Love your Tempt Your Fate ideas!!

Last year we did the Winking Game and it was a hit. We are thinking of spicing it up and also doing the Tempt Your Fate game simultaneously. Do you think that's a bit too much? We really don't have any other activities because we are in such a small space.


----------



## Abysome1 (Aug 8, 2014)

Hiya Queen, a game we have been playing at the last few christmas parties has been a lot of fun and will work well in large or small spaces. I'm sure there is
a specific name for it but its basically giving everyone a nametag with a holiday related name ( ex.- Mayor Bergermeister Meisterberger ). During the party
you have to use there nametag name and not there real name. If you use someone's real name you get a small black sticker put on your nametag and if
you catch someone using a real name you get a red sticker. At the end of the night the person with the most red stickers gets introduced as the Name
Sheriff and recieves a prize.
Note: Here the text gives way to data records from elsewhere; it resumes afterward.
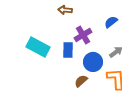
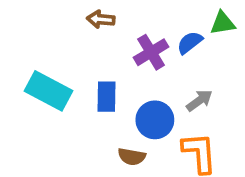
purple cross: (83, 35) -> (151, 52), moved
brown semicircle: (81, 81) -> (132, 157), turned -128

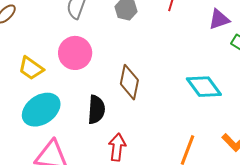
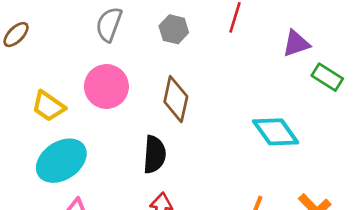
brown diamond: (129, 82) -> (176, 99), moved
black semicircle: (96, 110) -> (154, 154), moved

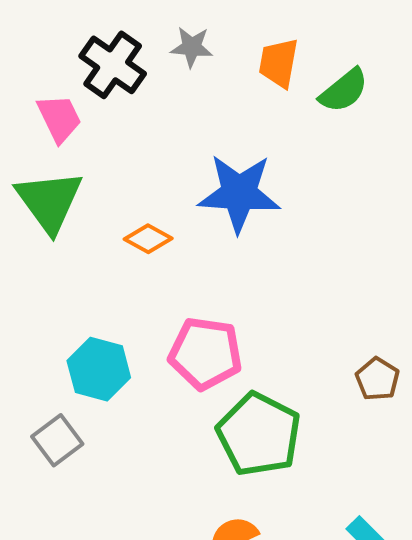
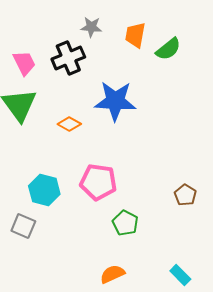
black cross: (113, 65) -> (68, 58), moved, turned 32
green pentagon: (259, 434) -> (125, 223), size x0.6
gray square: (57, 440) -> (23, 226), turned -30

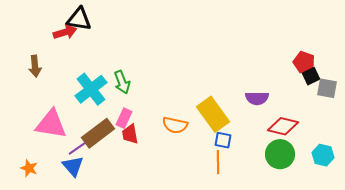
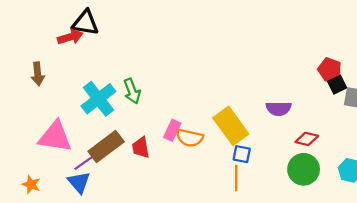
pink rectangle: (124, 118) -> (172, 130), moved
red diamond: (283, 126) -> (307, 139), size x0.7

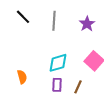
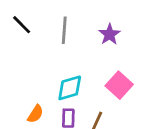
orange semicircle: (22, 77) -> (35, 114), moved, turned 48

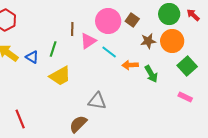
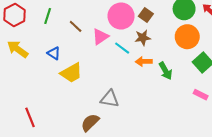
brown line: (72, 29) -> (76, 26), moved, turned -48
brown star: (148, 41) -> (143, 38), moved
green line: (53, 49) -> (48, 16), moved
blue triangle: (32, 57) -> (54, 53), moved

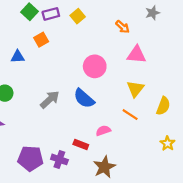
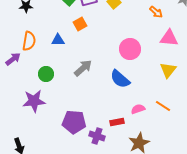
gray arrow: (50, 100) -> (83, 68), moved
orange line: (130, 115) -> (163, 106), moved
red rectangle: (81, 144) -> (117, 122), turned -32
purple pentagon: (30, 158) -> (74, 122), moved

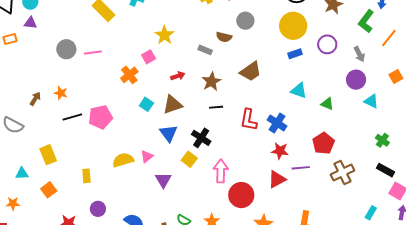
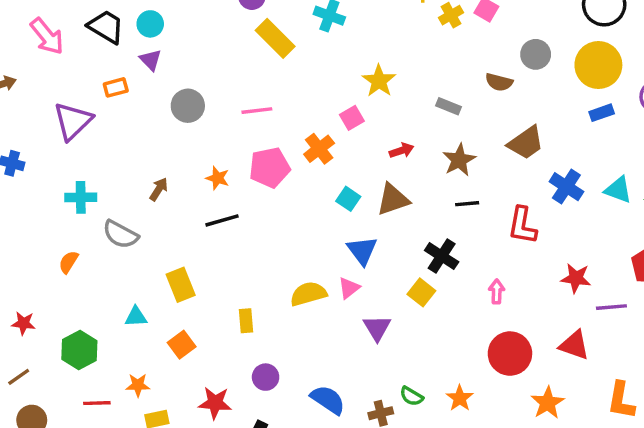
gray circle: (245, 21) -> (536, 54), moved
purple triangle: (30, 23) -> (151, 60), turned 40
brown semicircle: (224, 37) -> (499, 82), moved
gray circle: (66, 49) -> (188, 106), moved
cyan triangle: (299, 91) -> (618, 190), moved
orange star: (61, 93) -> (218, 178), moved
pink pentagon: (101, 117) -> (270, 168), moved
blue cross: (277, 123) -> (566, 187), moved
blue triangle: (169, 133) -> (362, 251), moved
pink arrow: (221, 171) -> (497, 291), moved, size x0.6
red triangle: (277, 179) -> (574, 345), moved, turned 48
orange star: (13, 204) -> (138, 385), moved

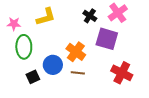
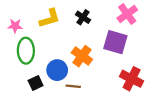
black cross: (90, 16) -> (83, 17), moved
brown line: (78, 73) -> (73, 86), moved

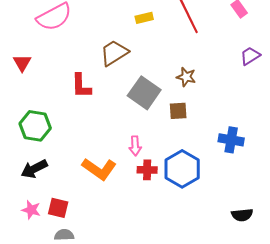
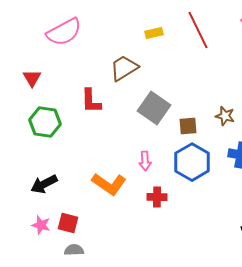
brown star: (186, 77) -> (225, 116), moved
green hexagon: (35, 126) -> (45, 122), moved
blue hexagon: (182, 169) -> (192, 162), moved
red cross: (147, 170) -> (157, 197), moved

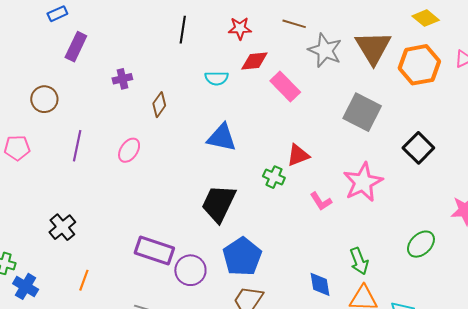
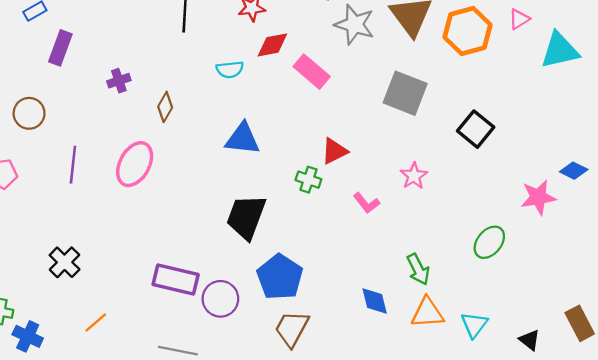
pink ellipse: (129, 150) -> (135, 164), size x1.5
pink star: (363, 182) -> (414, 176), size x0.6
orange line: (84, 280) -> (96, 322), turned 35

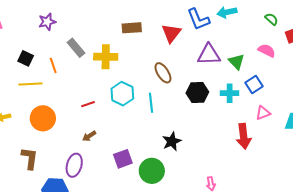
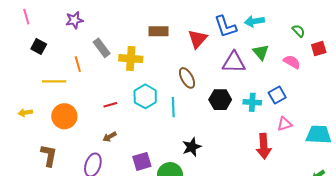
black square: (26, 58) -> (39, 47), moved
green triangle: (236, 62) -> (261, 52), moved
The person with the most black stickers has to sing Rudolph the Red-nosed Reindeer to everyone. Just change it up to any 
Halloween theme. It has been hilariously fun and everyone gets a kick out of it


----------



## printersdevil (Sep 7, 2009)

You could use one of those name generators on FB to come up with various names for say witches, monsters, etc.


----------



## Ashleigh7 (Jun 24, 2011)

queen--We play both every year.. we set up the winking murder game to play through out the night.. I just make sure the murder is someone who is going to be there most of the night.. and the death cards are by the door on our butler for the guest to pick up with the rules and how they must die. then the tempt the fate is set up in balloons on the side rules posted by the balloons and then randomly through the night people will pop balloons once 1 person does it then everyone wants too...


----------



## Vater (Oct 10, 2014)

Last year at our party we had the winking murder game and tempt your fate going on simultaneously. This year we'll be going with just Tempt Your Fate cause that was a lot of fun.


----------